03:34:22.820 And so people do triathlons. It's why people do everything. And I'm convinced that you have to
03:34:29.420 care enough about the outcome for you to get in that state. There has to be some form of consequence,
03:34:34.560 maybe not physical, maybe that danger, but psychologically to impact you to almost force
03:34:40.260 yourself into that realm. That's why I think athletes always time and time getting in that
03:34:43.260 flow state more than anyone else, as with the military and people who are in the service,
03:34:47.020 cause they're in real true flow state cause they will die if they're not. But I think that there's
03:34:51.880 a lot to be said there. And I think that we as human beings take that for granted. I think
03:34:55.780 athletes a lot of times take that for granted and trying to achieve that flow state of maintaining
03:35:00.280 that mental consistency. And that's what I was seeking for all those years. That's why I read
03:35:04.440 all those books about sports psychology and the brain and human behavior and trying to understand
03:35:08.520 myself and others. And it's a beautiful thing. Yeah. So where can people find you on social
03:35:13.480 media? Social, I'm at Apollo Ono on Twitter. My Instagram is, you know, there for pictures,
03:35:18.860 but I'm not as active as I'd like to be. And it's something that I would like to restart.
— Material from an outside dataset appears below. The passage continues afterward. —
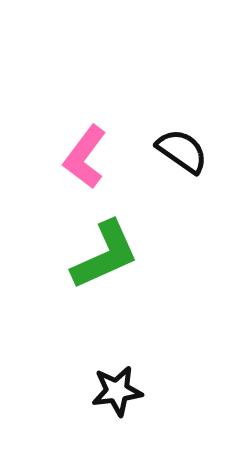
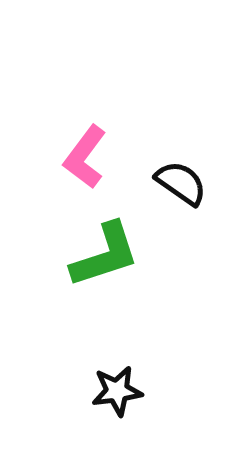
black semicircle: moved 1 px left, 32 px down
green L-shape: rotated 6 degrees clockwise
03:35:22.760 And what's your handle on Instagram? Is it the same?
03:35:24.720 It's the same at Apollo Ono.
03:35:25.880 Any books that you recommend that you've, I know you've written a couple, any of those that you
03:35:30.180 think people ought to follow up on based on what we've talked about today, where, cause yeah,
03:35:33.760 I know you have one called no regrets, which basically describes kind of this,
03:35:36.760 this ethos going into the 2010 games, right?
03:35:39.620 Yeah. I mean, my book of, it was called zero regrets. I wrote that right after the Olympic games.
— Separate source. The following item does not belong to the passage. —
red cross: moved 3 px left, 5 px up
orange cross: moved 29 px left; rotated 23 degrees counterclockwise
03:35:44.200 I had an amazing experience, but it's kind of like a snippet into my life. And also you got to
03:35:50.800 remember, I was in that mind frame of really just post Olympic games without all these other
03:35:55.300 experiences involved to be able to really think back objectively and think and remember and really
03:36:00.760 understand what was happening at the time. But that was, you know, one of the books that I had
03:36:05.140 written with a ghostwriter. When I say I had written, I didn't actually write the book.
03:36:08.960 I wish I was a great writer and had that talent. My writing skills are subpar,
03:36:12.660 but I really enjoy reading and I really enjoy learning. And so I've, I mean, like, look,
03:36:17.320 I've invested, I've spent time into businesses and deals and things that would are so far away
03:36:23.900 from sports that would really blow people's minds. And it's because I just fascinated, right? I'm a
03:36:28.400 curious learner. And it's been amazing opening the next chapter of the life and seeing where life
03:36:32.980 takes me. Well, it's amazing to know that, you know, your athletic career spanned what, 12 years,
03:36:38.660 basically your professional career, your career as a father, whatever else you go on to do is going
03:36:44.500 to span multiples of that. So in many ways, the best is yet to come, right? I believe so.
03:36:49.940 I hope that's true for all of us. I think so. All right, man. Thanks again. It's been awesome.
03:36:53.540 Thank you. Thanks, Peter.